The Top Sales Trends: COVID-19 Drives Changes to Sales Solution Road Maps
Sales platforms have been around for decades to help executives manage leads and close deals more efficiently. Recent dramatic shifts caused by the worldwide COVID-19 pandemic stretched these legacy system capabilities to their limits. In response, vendors took an eraser to the product road maps they had drafted and are now focused on enhancing their systems’ collaboration, price forecasting, sales performance monitoring, and automation functionality.
Sales has always been a numbers game: Sales reps are assigned quotas; they need to generate specific numbers of leads; and success or failure is measured in the number of deals closed and the dollars landed. Through the years, managers became quite confident in the sales projections because the numbers were built on decades of input.
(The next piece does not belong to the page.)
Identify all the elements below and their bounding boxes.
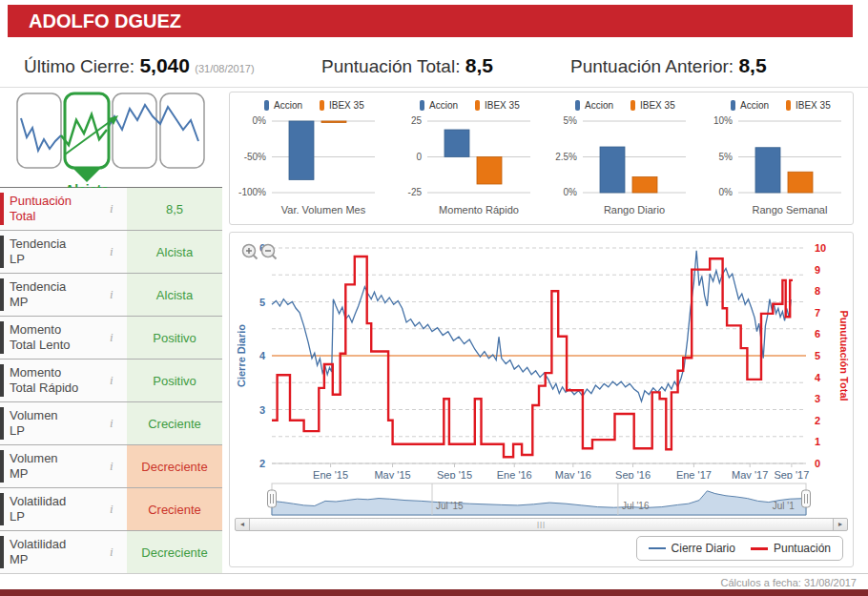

All that has been upended. Recently, sales cycles were dramatically altered, perhaps as much as at any time in history. “When the pandemic struck, all of our customers hit the pause button for at least a few weeks as they tried to determine how to operate in this new environment,” says Jon Dick, vice president of marketing at HubSpot, a sales, marketing, and customer service software vendor.
In fact, when Gartner surveyed chief sales officers, 46 percent of them saw softening demand, and some near-term forecasts varied by as much as 50 percent from their baselines. Other cases were even worse. A Massachusetts auto dealership that had been selling between 400 and 600 vehicles a month sold only 18 in April. Such dramatic turns were common in the auto industry, with vehicle production shrinking 93 percent as the U.S. shutdown was enacted.
Given the volatility, new concerns, like hoarding, arose. Facing potential supply chain shortages, companies and consumers began stockpiling supplies, and price gougers emerged. Consequently, product pricing fluctuated wildly. Many organizations still manage pricing forecasts in spreadsheets, which are not equipped to respond to such volatile market conditions, according to Gartner.
Companies turned to price optimization and management software. These solutions were built to help companies account for pricing variables, like the cost and availability of raw materials and parts. They also operate at scales and speeds that are impossible within basic spreadsheets. With the new tools, companies can better manage financial forecasting during turbulent times.
In the current environment, companies also wanted to see how well their sales reps responded to the changes and the opportunities presented. Sales performance management solutions, particularly ones that work with financial planning and analysis (FP&A) tools, became more important. The sales tool brings budgets and sales forecasts in line with one another, so businesses can set reasonable quotas during dramatic economic changes. The tools have been effective: 78 percent of businesses using sales performance management solutions increased their operational efficiency, according to Gartner.
FROM HIGH-TOUCH TO NO-TOUCH
In the past, sales was a high-touch business function. Before the pandemic, about 46 percent of B2B sales representatives’ time was spent either with customers or at clients’ work sites, according to Gartner. During face-to-face meetings with prospects, sellers gain an understanding of their leanings through facial expressions; their emotions through body language or vocal intonation; buying signals based on how key topics surfaced in every conversation; and resistance based on signs of hesitation or fear.
Then the pandemic happened, and sales reps needed to connect with leads in other ways. Collaborative tools gained traction. In many cases, sellers moved from customer sites to their own basements and relied on solutions like Zoom and Microsoft Teams to keep in touch with and evaluate their prospects. So support for collaboration was added to sales support platforms.
Sales teams also learned new ways to work together. When employees were in the office, they exchanged sales status information face-to-face. As such exchanges became virtual, new ways to track progress, often based on popular social media tools, were needed. “I started to rely on tagging, so coworkers knew I was working on a deal and may need their help,” noted Raul Perdigão Silva, global head of sales at Pipedrive, a cloud-based sales software vendor.
Managers need to coach differently today as well. Gathering sales teams in conference rooms and demonstrating sales techniques has become temporarily impossible. Online video coaching enables collaboration, and remote practice ensures that sellers reach out to prospects appropriately. Interest in virtual training has swelled. In the first month after the pandemic, HubSpot Academy, an online sales training certification enterprise, grew about 64 percent and saw a 47 percent increase in use of its sales enablement tools.
Companies also found new ways to motivate sales employees. “We are seeing organizations incorporate concepts like gamification into the sales process,” says Jon Perera, chief marketing officer at Highspot, a sales enablement software provider. Although it lacks a precise meaning, at a high level, gamification introduces interactive, video-game-like principles—such as competition, rewards, and instant recognition—into the sales process.